In a report to fellow Local Planning Committee members on Tuesday, Allison C. Smith said the proposal for the creative rehabilitation of the Massena School of Business needed more information before it could be considered.
“This is looking at the IDA (St. Lawrence County Industrial Development Agency) sponsoring for the transformation of the former Massena School of Business site into a courtyard or transitional space that connects the downtown corridor with the riverwalk areas while preserving the historic School of Business facade , ”Ms. Smith said.
She said several evaluations of the property indicate the building cannot be rehabilitated, but there is a possibility of saving the street front and creating a picnic area and walkway.
Massena Code Enforcement Officer Aaron T. Hardy told village trustees in 2018 that he had been unsuccessful in trying to contact the owner of the former Massena School of Business to address code violations. Following a public hearing in July 2018, trustees declared the building blighted and a nuisance, giving them the authority to begin taking action to address the issues.
During that meeting, Mr. Hardy had outlined a number of code violations, including broken windows, high grass and weeds, harboring of rodents, pigeon infestation and droppings both inside and outside the building, water damage, rotting wood, peeling paint, broken front display windows and unsecured doors that have allowed people to gain access to the building.
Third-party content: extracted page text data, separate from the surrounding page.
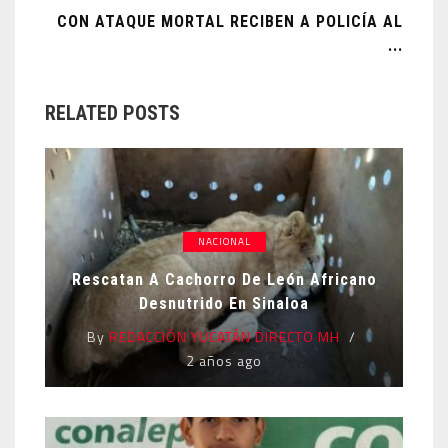
CON ATAQUE MORTAL RECIBEN A POLICÍA AL
...
RELATED POSTS
NACIONAL
Rescatan A Cachorro De León Africano
Desnutrido En Sinaloa
By
REDACCIÓN YUCATÁN DIRECTO MH
2 años ago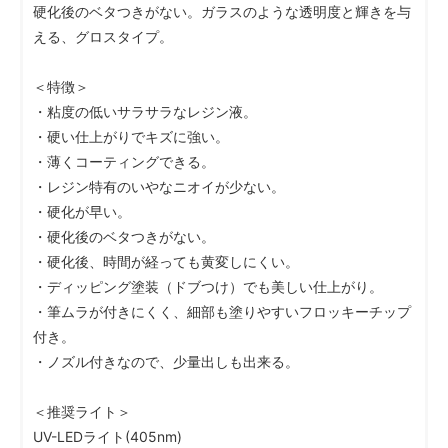
硬化後のベタつきがない。ガラスのような透明度と輝きを与
える、グロスタイプ。
＜特徴＞
・粘度の低いサラサラなレジン液。
・硬い仕上がりでキズに強い。
・薄くコーティングできる。
・レジン特有のいやなニオイが少ない。
・硬化が早い。
・硬化後のベタつきがない。
・硬化後、時間が経っても黄変しにくい。
・ディッピング塗装（ドブつけ）でも美しい仕上がり。
・筆ムラが付きにくく、細部も塗りやすいフロッキーチップ
付き。
・ノズル付きなので、少量出しも出来る。
＜推奨ライト＞
UV-LEDライト(405nm)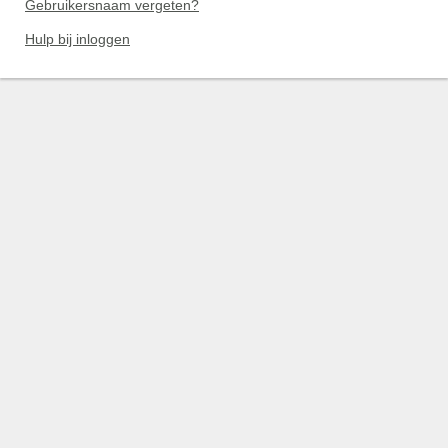
Gebruikersnaam vergeten?
Hulp bij inloggen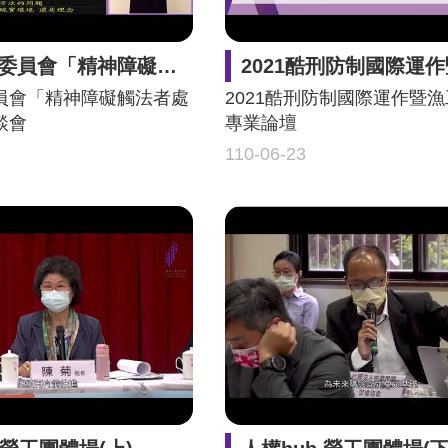
「精神障礙觸法者處遇制度」座談會
2021酷刑防制國際運作暨漁工人權
員會「精神障礙觸法者處
2021酷刑防制國際運作暨
談會
專業論壇
110-06-23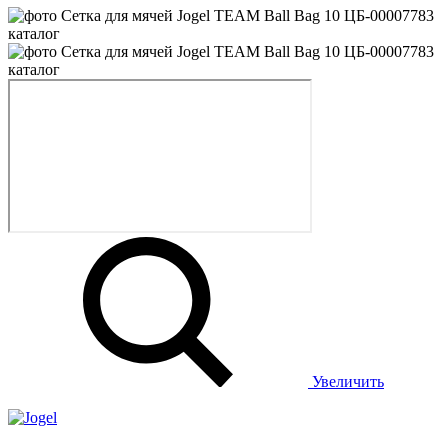
Увеличить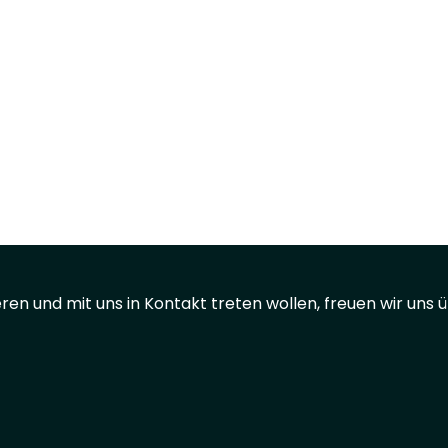
ieren und mit uns in Kontakt treten wollen, freuen wir un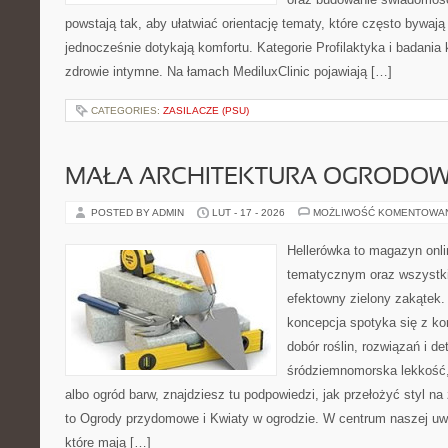
powstają tak, aby ułatwiać orientację tematy, które często bywaj
jednocześnie dotykają komfortu. Kategorie Profilaktyka i badania k
zdrowie intymne. Na łamach MediluxClinic pojawiają […]
CATEGORIES:
ZASILACZE (PSU)
MAŁA ARCHITEKTURA OGRODO
POSTED BY ADMIN
LUT - 17 - 2026
MOŻLIWOŚĆ KOMENTOWA
Hellerówka to magazyn onl
tematycznym oraz wszystk
efektowny zielony zakątek.
koncepcja spotyka się z kon
dobór roślin, rozwiązań i det
śródziemnomorska lekkość
albo ogród barw, znajdziesz tu podpowiedzi, jak przełożyć styl n
to Ogrody przydomowe i Kwiaty w ogrodzie. W centrum naszej uwa
które mają […]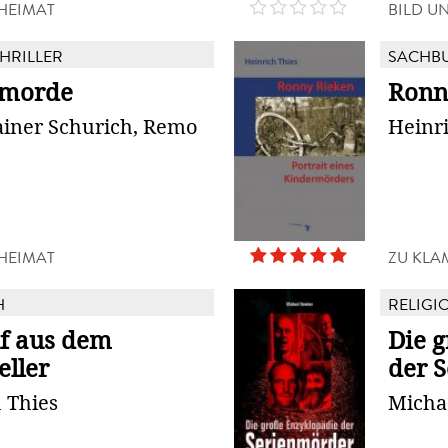
 HEIMAT
BILD U
THRILLER
SACHB
rmorde
Ronn
ainer Schurich, Remo
Heinri
 HEIMAT
ZU KLA
H
RELIGIO
uf aus dem
Die 
eller
der 
 Thies
Micha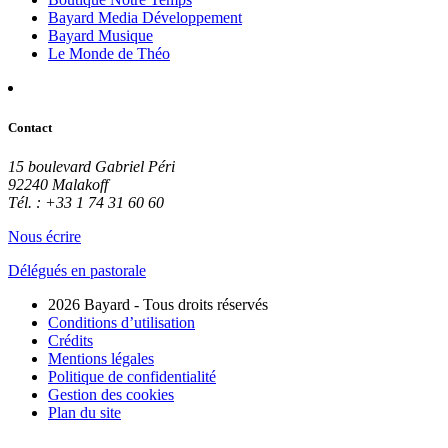
Bayard Media Développement
Bayard Musique
Le Monde de Théo
Contact
15 boulevard Gabriel Péri
92240 Malakoff
Tél. : +33 1 74 31 60 60
Nous écrire
Délégués en pastorale
2026 Bayard - Tous droits réservés
Conditions d’utilisation
Crédits
Mentions légales
Politique de confidentialité
Gestion des cookies
Plan du site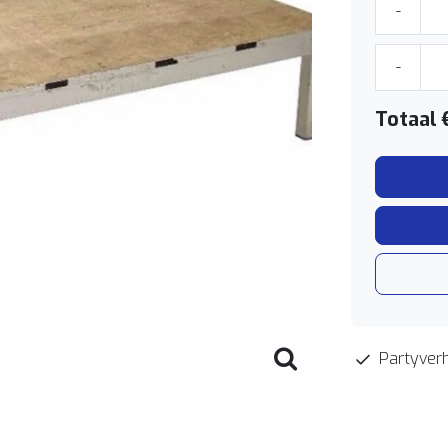
-
-
Totaal
Partyverh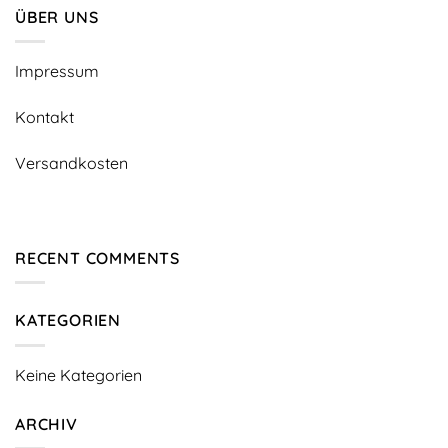
ÜBER UNS
Impressum
Kontakt
Versandkosten
RECENT COMMENTS
KATEGORIEN
Keine Kategorien
ARCHIV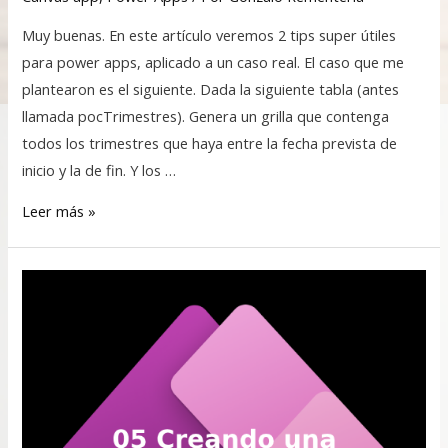
Muy buenas. En este artículo veremos 2 tips super útiles
para power apps, aplicado a un caso real. El caso que me
plantearon es el siguiente. Dada la siguiente tabla (antes
llamada pocTrimestres). Genera un grilla que contenga
todos los trimestres que haya entre la fecha prevista de
inicio y la de fin. Y los …
Leer más »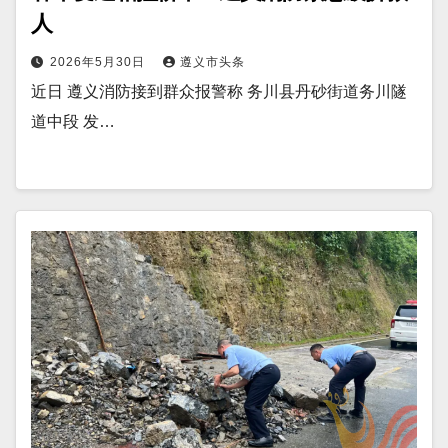
人
2026年5月30日
遵义市头条
近日 遵义消防接到群众报警称 务川县丹砂街道务川隧
道中段 发…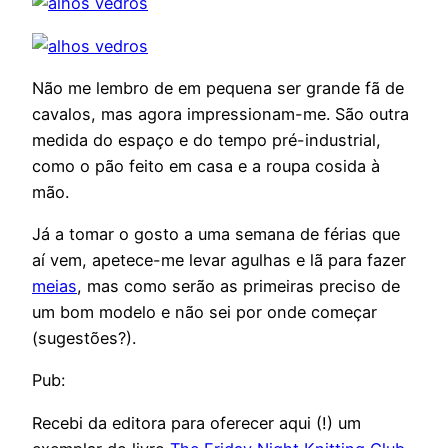
Não me lembro de em pequena ser grande fã de
cavalos, mas agora impressionam-me. São outra
medida do espaço e do tempo pré-industrial,
como o pão feito em casa e a roupa cosida à
mão.
Já a tomar o gosto a uma semana de férias que
aí vem, apetece-me levar agulhas e lã para fazer
meias
, mas como serão as primeiras preciso de
um bom modelo e não sei por onde começar
(sugestões?).
Pub:
Recebi da editora para oferecer aqui (!) um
Another project that was recommended to move forward on Tuesday was the renovation of the former JJ Newberry building on the corner of Main and Andrews streets. Mayor Gregory M. Paquin said work on the Newberry building could mesh nicely with work that would be done on the former Massena School of Business.
“As we look for further information at the Massena School of Business, an idea is starting to form about creating that natural alleyway. You should see some of the things communities do with these alleyways, some of the great visions and photos that we’ve seen regarding this, ”Mr. Paquin said. “I think this could be really truly transformational for the downtown. I see the Massena School of Business and JJ Newberry as vital projects. ”
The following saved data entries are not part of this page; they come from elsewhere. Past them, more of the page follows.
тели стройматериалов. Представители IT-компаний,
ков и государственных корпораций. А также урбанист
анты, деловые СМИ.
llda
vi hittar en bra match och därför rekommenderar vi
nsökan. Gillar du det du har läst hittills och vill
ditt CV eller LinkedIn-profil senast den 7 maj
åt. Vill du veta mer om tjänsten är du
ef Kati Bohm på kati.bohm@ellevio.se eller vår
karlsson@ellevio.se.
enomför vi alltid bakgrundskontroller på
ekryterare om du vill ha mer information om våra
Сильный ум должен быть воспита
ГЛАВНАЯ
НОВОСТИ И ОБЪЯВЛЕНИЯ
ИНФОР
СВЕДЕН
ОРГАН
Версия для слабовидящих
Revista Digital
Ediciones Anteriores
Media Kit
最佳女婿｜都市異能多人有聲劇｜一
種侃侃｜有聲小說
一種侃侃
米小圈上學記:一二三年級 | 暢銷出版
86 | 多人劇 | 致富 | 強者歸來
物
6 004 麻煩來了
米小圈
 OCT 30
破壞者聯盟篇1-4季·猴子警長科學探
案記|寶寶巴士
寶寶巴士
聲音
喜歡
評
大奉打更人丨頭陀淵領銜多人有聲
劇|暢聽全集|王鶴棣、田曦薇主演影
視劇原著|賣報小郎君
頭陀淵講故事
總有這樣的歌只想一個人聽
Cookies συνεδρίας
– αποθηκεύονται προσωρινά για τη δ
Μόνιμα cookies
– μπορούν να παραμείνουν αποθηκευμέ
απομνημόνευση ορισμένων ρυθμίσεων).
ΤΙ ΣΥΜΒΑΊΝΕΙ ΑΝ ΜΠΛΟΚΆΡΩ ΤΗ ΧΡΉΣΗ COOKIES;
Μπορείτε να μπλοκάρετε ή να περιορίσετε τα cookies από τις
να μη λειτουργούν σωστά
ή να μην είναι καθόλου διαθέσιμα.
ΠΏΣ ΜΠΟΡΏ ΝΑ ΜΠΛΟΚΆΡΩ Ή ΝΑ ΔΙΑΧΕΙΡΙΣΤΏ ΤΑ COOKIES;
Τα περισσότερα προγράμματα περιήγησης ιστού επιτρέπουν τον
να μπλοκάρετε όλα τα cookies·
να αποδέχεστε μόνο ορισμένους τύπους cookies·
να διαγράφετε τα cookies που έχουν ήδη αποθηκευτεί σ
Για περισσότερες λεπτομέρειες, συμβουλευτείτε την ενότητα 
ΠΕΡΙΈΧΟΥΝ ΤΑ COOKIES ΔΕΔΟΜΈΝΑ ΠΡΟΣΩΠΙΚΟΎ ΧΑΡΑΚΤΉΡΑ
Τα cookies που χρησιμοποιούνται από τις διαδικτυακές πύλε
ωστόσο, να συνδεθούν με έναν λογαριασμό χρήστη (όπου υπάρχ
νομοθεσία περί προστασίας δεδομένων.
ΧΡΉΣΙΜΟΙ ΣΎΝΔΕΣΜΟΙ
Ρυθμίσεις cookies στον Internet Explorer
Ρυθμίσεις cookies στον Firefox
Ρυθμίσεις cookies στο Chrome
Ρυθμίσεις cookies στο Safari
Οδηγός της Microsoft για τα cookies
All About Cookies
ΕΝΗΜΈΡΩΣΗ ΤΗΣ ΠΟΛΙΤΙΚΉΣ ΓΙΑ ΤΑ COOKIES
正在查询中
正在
One of the concerns is the undetermined cost for the Massena School of Business and the potential impact it could have on other projects recommended for advancement.
“I know that the project is listed about $ 3 or $ 4 million. I assume if we go with what appears to the model (keeping the facade and making a link to the JJ Newberry building), I can’t imagine that’s going to be $ 3 to $ 4 million, ”Mr. Paquin said.
The cost is also a concern to Deputy Mayor Matthew J. LeBire.
“When I think of that School of Business and I hear the possible reworking of it, I would actually throw out a different scenario of what’s the simplest way of getting rid of that eyesore,” Mr. LeBire said. “As much as I love the idea of protecting and preserving the facade and what not, there is an even more economical way of opening that up and not having to necessarily get rid of another project like Danforth (Park) or downscale in order to do it? ”
Local Planning Committee member Mary S. Elman had reported on plans for Danforth Park, which her committee group had recommended for advancement.
“We felt that this project aligns with the DRI vision for serving downtown, upgrading parks and public spaces to include a variety of outdoor activities and public amenities. We felt that it leveraged and embraced the compact downtown to achieve more opportunities for recreation and draw more residents and visitors downtown, ”she said.
“We believe that it has the potential for community and economic benefits, and is in a good ready state. The initial state layout for the space has been drafted, although the costs are yet to be confirmed. We think it’s an entryway into downtown and a place to relax after visiting downtown, enhancing green space and beautifying this area moving into downtown, ”Ms. Elman said.
Mr. LeBire said he is also concerned about impacting the total DRI project costs if Danforth Park is removed from the project list to accommodate the School of Business.
“Are we now no longer in that sweet spot for what we need to submit to the state?” he said.
Mr. Paquin said there is a possibility that if Danforth Park is removed from the project list, it could be addressed through grant writing. Other projects such as the proposed riverwalk need to remain on the list of advanced projects, he added.
“My fear about doing the riverwalk later is that we would never get enough funding for that. It’s either now or never, “he said.
Other Local Planning Committee members agreed that the School of Businesses needs to be addressed through the DRI program.
“I think it should definitely be explored about keeping the facade and enhancing it because it will help meet the goals of the DRI,” Ms. Smith said.
“I agree with Greg (Paquin). I can see what Matt’s saying as well. But, I agree that what you can do in the downtown area is extremely important. I’m not really sure what the politics of that building are right now. But I think it’s well worth exploring anyway, ”Local Planning Committee member Timothy J. Ahlfeld said.
The Massena School of Business will be added to the 10 projects already proposed for advancement, and information on all the projects will continue to be refined. They will be presented during a public engagement session scheduled via Zoom for 6 to 7:30 pm May 26.